→ Work to be completed:
If a line in the entries below contains the word "ZHEWITRA", it counts; report how many such lines there are, and only that number.
Segment Start: Records provided
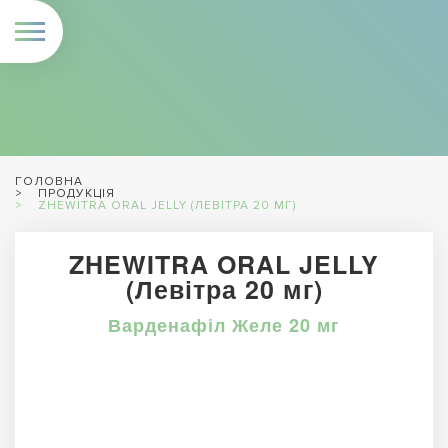
ГОЛОВНА
ПРОДУКЦІЯ
ZHEWITRA ORAL JELLY (ЛЕВІТРА 20 МГ)
ZHEWITRA ORAL JELLY
(Левітра 20 мг)
Варденафіл Желе 20 мг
Segment End: Records provided
→ Result for this exercise:
2